Task directions - Your output should be the exact lines from the start of the data through the line containing "của Chính phủ về các", with no pictures.

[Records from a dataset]
== Segment start ==
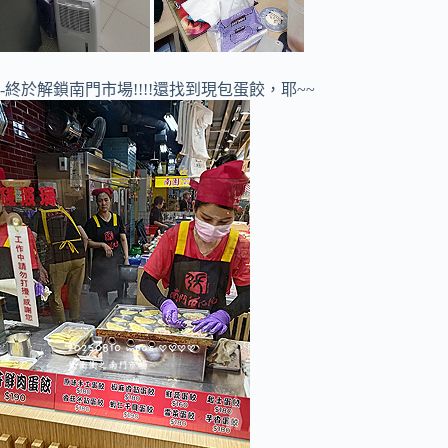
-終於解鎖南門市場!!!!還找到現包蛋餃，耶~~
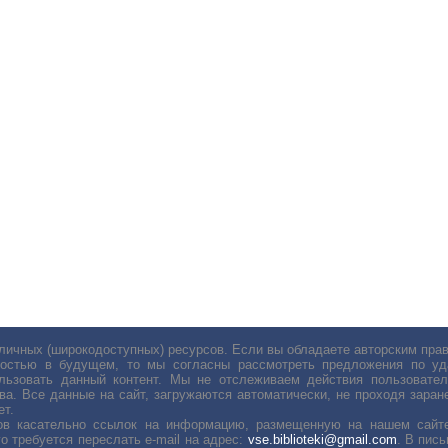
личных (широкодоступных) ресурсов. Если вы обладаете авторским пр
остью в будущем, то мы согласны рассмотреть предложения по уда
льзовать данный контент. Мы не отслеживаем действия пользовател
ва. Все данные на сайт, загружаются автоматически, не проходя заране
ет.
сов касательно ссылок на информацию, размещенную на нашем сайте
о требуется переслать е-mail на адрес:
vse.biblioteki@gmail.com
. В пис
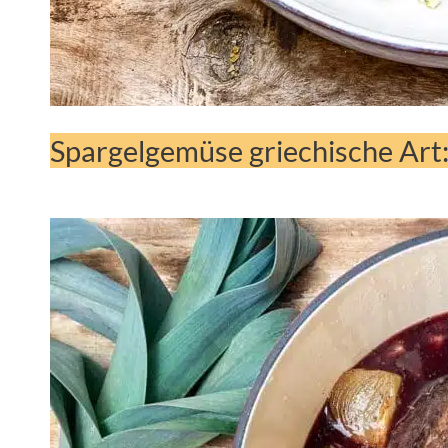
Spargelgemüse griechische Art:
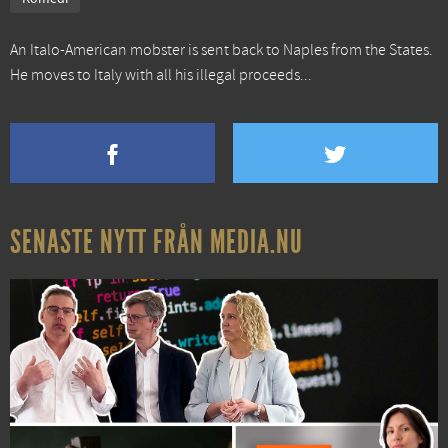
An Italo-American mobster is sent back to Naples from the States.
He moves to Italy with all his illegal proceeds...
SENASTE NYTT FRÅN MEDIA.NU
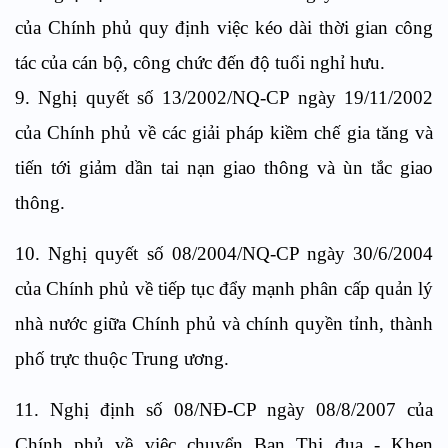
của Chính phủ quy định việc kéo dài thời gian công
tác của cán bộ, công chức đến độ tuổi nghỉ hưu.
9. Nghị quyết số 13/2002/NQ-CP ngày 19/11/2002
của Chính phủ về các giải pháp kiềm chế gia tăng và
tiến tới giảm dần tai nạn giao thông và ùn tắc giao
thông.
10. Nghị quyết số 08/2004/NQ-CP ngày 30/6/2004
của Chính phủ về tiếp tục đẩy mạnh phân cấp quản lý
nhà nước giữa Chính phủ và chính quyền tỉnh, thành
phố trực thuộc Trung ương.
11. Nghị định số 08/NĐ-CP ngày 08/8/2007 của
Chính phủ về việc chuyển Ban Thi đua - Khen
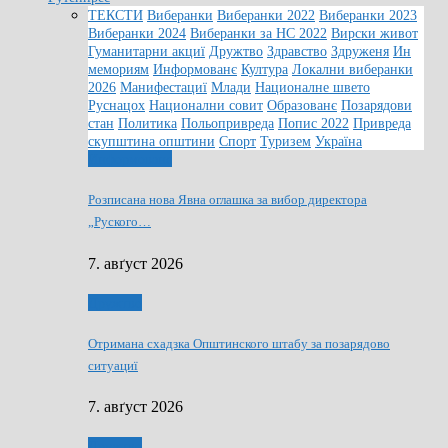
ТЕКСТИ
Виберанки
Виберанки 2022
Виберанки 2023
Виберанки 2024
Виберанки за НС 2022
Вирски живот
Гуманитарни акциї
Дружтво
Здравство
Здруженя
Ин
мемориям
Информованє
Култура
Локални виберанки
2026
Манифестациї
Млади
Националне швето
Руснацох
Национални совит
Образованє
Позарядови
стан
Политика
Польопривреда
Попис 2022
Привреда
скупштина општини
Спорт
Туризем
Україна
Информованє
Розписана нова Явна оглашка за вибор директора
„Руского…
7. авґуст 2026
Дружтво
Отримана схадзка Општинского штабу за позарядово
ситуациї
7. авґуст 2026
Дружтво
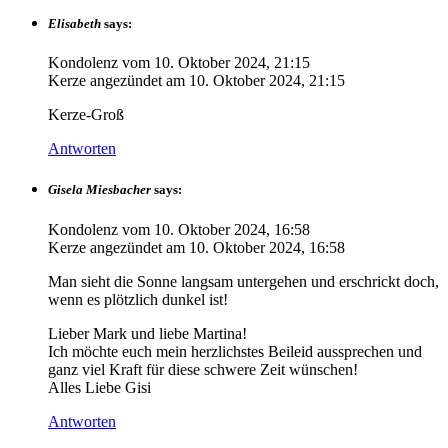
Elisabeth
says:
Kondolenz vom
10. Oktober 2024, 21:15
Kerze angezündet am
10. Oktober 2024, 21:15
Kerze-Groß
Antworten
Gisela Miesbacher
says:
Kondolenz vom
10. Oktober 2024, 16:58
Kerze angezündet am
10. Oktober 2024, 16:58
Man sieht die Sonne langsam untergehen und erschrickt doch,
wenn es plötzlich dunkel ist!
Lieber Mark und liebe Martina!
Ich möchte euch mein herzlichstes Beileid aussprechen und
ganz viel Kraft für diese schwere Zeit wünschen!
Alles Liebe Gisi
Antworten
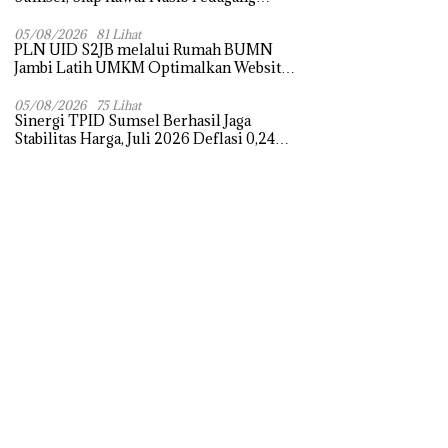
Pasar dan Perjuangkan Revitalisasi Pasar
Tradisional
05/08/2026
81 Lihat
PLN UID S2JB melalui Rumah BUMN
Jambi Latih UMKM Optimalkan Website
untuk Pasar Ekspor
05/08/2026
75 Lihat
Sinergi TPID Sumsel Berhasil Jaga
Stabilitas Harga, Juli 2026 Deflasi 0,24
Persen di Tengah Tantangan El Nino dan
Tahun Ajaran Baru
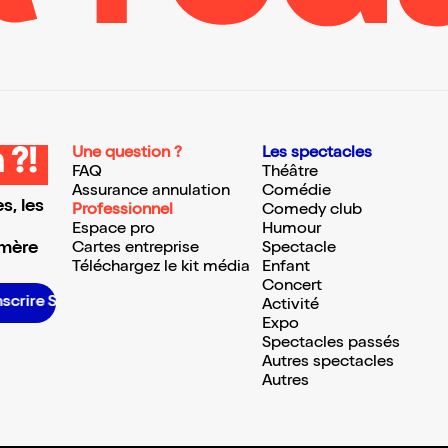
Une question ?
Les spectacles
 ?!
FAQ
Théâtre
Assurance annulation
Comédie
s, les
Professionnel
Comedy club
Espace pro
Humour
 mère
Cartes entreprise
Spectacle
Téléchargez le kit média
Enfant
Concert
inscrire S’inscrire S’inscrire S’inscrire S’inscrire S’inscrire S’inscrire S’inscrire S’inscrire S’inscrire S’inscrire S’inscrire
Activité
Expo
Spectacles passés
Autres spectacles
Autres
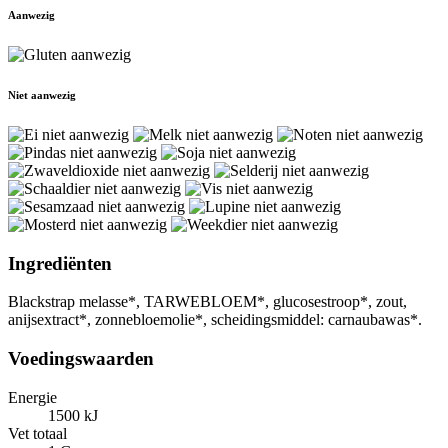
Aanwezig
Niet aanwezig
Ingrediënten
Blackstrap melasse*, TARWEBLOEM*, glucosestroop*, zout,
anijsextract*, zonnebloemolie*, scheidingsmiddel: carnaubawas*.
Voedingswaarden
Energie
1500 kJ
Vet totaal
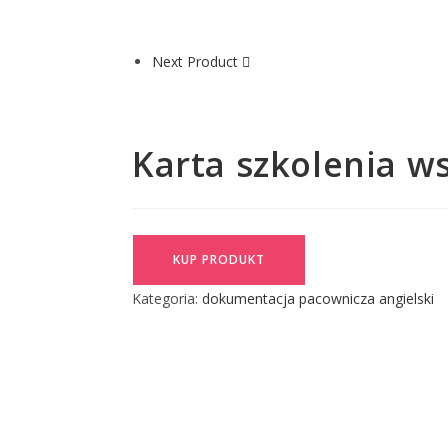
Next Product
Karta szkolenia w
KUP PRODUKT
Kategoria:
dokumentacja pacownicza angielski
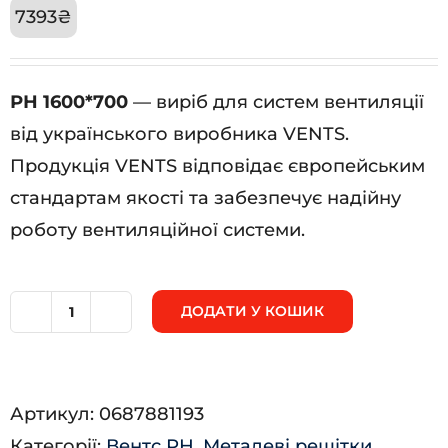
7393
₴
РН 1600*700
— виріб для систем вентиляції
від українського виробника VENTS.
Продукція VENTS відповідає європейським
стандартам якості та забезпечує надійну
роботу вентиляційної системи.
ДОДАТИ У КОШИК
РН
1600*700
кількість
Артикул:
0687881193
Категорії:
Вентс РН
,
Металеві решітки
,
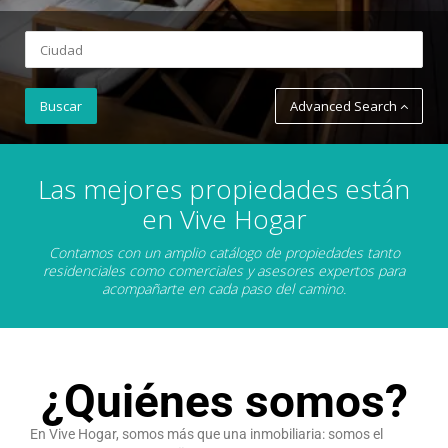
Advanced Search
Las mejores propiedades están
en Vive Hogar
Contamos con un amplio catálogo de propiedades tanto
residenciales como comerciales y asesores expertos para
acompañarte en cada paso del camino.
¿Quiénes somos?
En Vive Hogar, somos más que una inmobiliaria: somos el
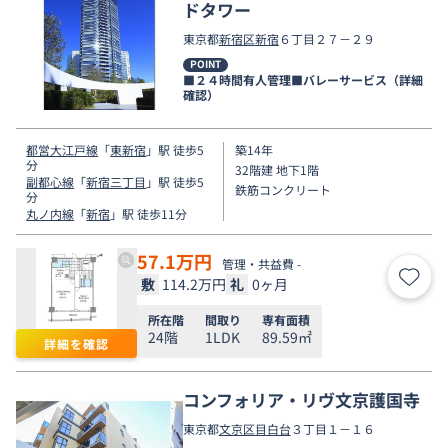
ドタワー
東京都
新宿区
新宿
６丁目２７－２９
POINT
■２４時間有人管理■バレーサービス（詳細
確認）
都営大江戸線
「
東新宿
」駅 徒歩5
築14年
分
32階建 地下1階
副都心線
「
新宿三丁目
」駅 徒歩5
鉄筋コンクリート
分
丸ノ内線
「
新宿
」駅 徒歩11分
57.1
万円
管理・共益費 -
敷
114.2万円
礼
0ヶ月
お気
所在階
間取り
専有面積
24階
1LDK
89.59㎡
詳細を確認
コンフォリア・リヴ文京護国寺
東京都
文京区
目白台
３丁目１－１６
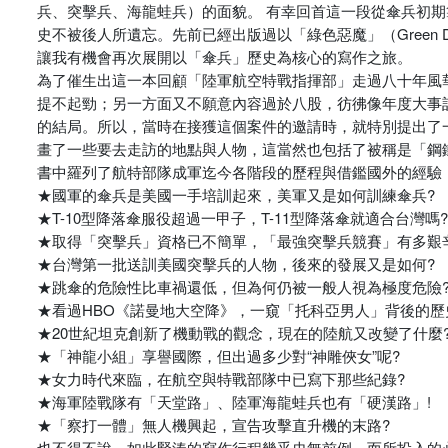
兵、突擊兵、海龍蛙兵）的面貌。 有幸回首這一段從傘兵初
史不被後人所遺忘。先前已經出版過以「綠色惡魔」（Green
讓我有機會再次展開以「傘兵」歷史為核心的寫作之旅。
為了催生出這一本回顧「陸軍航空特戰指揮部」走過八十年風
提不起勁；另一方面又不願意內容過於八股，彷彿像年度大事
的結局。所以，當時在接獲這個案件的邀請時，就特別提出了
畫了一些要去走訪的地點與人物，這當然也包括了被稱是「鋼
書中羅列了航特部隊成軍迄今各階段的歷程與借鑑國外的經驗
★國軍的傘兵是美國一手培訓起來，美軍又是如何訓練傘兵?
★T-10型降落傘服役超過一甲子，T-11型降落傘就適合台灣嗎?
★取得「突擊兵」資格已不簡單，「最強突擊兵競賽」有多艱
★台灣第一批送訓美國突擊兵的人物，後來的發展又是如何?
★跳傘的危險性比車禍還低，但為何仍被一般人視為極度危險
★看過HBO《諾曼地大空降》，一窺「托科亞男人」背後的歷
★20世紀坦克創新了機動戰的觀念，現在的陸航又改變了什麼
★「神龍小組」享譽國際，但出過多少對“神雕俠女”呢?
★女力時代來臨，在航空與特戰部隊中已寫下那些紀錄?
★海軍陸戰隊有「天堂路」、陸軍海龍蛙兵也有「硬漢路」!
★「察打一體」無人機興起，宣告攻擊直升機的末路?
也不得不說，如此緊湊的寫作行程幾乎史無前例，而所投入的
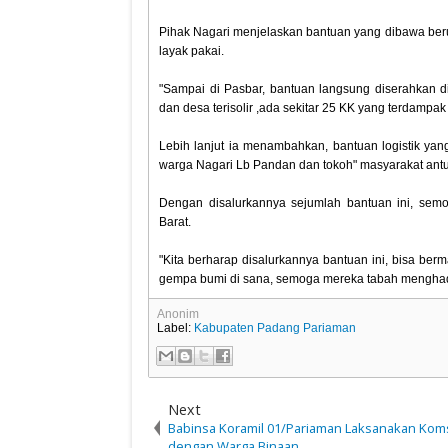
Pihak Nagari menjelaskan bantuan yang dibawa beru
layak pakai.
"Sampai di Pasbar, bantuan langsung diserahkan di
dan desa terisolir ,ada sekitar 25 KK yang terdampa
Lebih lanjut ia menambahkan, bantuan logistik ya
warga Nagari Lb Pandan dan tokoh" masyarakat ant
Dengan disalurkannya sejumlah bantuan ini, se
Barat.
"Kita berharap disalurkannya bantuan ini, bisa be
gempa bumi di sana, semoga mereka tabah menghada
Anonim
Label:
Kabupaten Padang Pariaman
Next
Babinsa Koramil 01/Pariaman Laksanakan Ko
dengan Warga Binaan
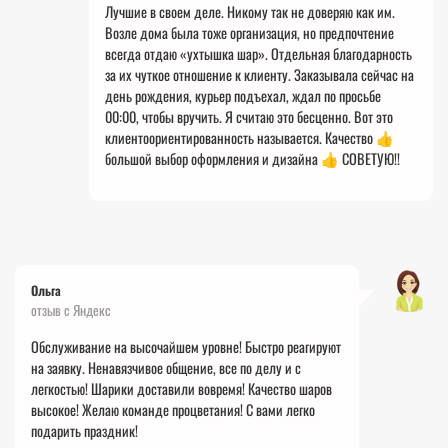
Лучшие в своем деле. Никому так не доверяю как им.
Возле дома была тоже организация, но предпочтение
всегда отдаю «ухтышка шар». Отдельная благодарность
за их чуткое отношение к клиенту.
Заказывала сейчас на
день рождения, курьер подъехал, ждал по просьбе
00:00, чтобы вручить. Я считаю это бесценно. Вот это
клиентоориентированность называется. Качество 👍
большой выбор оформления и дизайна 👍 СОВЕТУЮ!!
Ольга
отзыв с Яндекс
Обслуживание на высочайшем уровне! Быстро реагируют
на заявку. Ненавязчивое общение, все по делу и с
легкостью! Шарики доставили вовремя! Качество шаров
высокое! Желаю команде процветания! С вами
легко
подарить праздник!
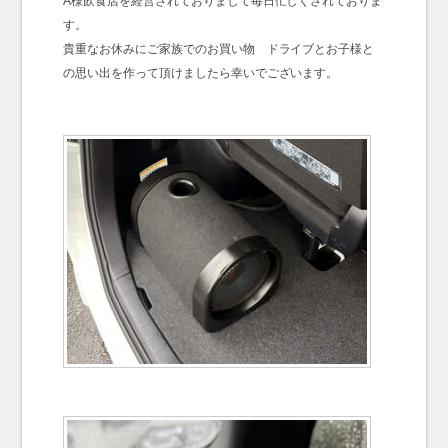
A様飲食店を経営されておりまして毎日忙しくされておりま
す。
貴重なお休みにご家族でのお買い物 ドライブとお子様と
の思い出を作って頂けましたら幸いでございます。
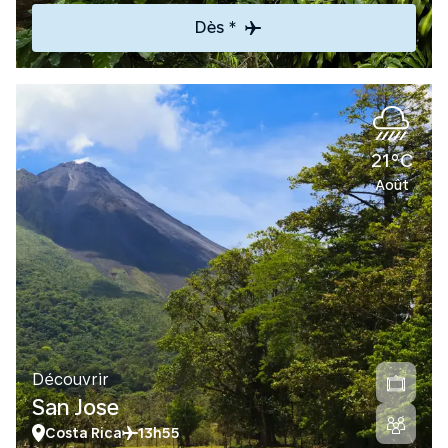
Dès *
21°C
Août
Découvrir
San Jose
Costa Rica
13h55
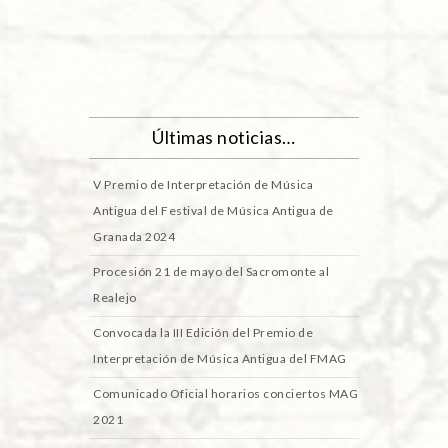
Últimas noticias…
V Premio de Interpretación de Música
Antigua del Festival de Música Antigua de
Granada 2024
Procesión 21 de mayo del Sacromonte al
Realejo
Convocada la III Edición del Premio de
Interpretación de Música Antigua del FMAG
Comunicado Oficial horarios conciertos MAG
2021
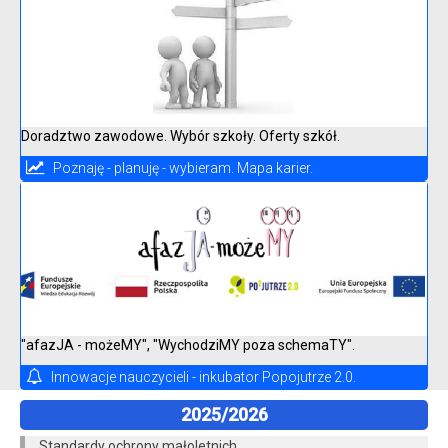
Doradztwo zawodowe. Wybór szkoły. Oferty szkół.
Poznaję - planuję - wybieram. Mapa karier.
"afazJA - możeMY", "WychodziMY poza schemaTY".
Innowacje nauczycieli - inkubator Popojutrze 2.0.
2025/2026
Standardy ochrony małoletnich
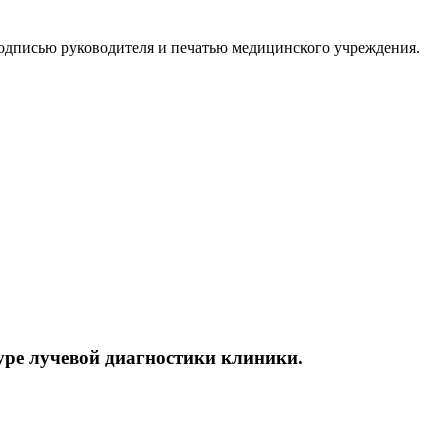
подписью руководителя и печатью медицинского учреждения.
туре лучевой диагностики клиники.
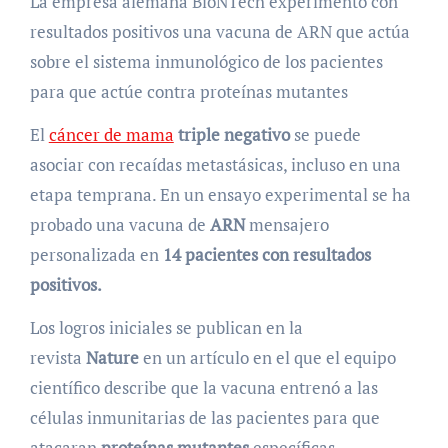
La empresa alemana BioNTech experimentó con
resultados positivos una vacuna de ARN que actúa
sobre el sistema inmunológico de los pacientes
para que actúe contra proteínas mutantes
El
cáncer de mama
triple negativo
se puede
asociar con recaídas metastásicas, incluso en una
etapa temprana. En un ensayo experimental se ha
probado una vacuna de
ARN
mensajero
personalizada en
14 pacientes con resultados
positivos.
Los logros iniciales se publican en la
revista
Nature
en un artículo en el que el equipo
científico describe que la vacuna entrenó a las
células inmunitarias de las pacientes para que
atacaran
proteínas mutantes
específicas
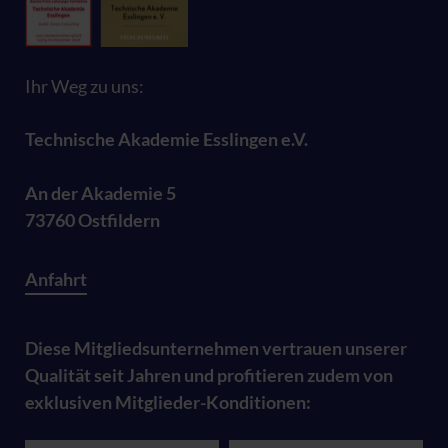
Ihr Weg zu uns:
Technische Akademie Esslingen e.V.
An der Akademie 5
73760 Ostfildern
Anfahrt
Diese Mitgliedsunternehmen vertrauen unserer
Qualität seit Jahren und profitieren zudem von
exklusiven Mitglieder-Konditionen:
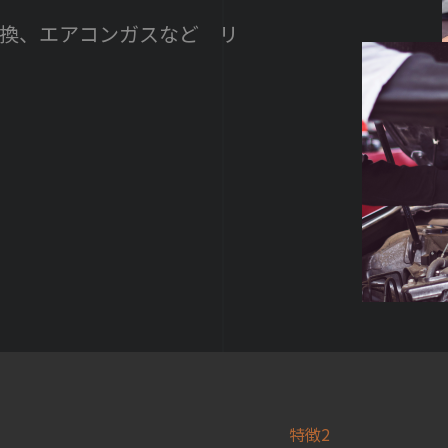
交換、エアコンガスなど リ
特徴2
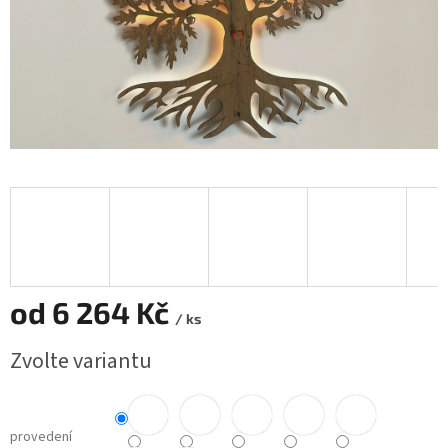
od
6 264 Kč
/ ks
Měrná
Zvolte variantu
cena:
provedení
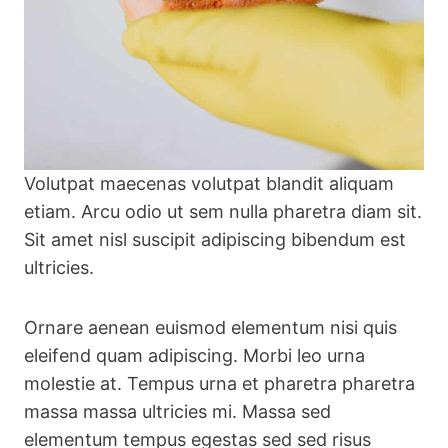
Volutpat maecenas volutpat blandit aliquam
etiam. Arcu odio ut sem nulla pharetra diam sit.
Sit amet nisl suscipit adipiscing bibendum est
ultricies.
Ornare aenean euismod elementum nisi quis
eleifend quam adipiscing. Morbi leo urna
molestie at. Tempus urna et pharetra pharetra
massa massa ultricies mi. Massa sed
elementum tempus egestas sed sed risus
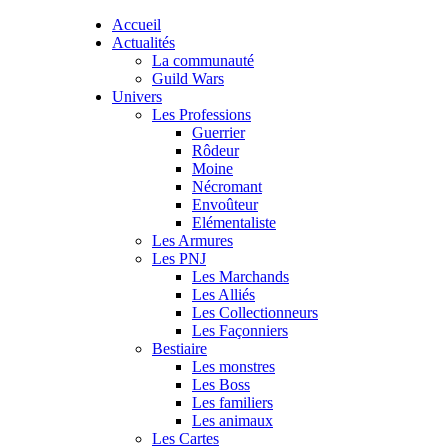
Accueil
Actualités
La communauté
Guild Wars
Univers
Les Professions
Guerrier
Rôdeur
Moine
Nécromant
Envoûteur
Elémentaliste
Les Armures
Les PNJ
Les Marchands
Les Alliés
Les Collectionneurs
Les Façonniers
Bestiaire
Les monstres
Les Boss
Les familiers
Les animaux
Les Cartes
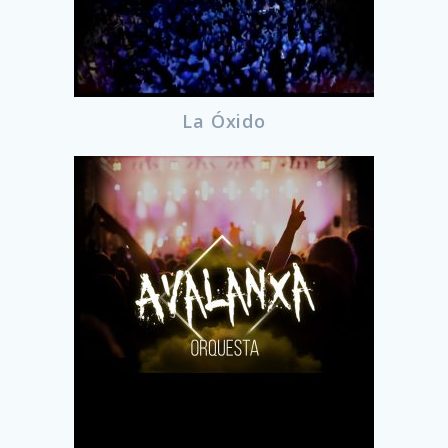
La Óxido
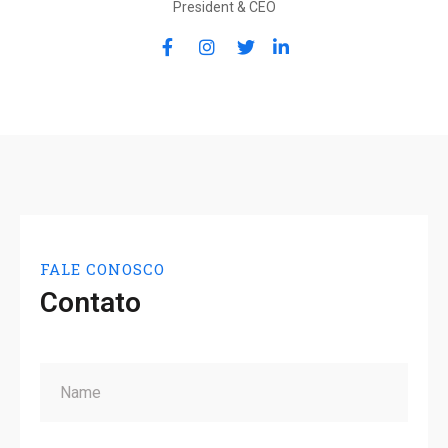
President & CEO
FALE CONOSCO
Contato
== Segment end ==
Problem solution -
-終於解鎖南門市場!!!!還找到現包蛋餃，耶~~
личных (широкодоступных) ресурсов. Если вы обладаете авторским пр
остью в будущем, то мы согласны рассмотреть предложения по уда
льзовать данный контент. Мы не отслеживаем действия пользовател
ва. Все данные на сайт, загружаются автоматически, не проходя заране
ет.
сов касательно ссылок на информацию, размещенную на нашем сайте
о требуется переслать е-mail на адрес:
vse.biblioteki@gmail.com
. В пис
Spargelgemüse griechische Art:
An Italo-American mobster is sent back to Naples from the States.
He moves to Italy with all his illegal proceeds...
SENASTE NYTT FRÅN MEDIA.NU
của Chính phủ quy định việc kéo dài thời gian công
tác của cán bộ, công chức đến độ tuổi nghỉ hưu.
9. Nghị quyết số 13/2002/NQ-CP ngày 19/11/2002
của Chính phủ về các giải pháp kiềm chế gia tăng và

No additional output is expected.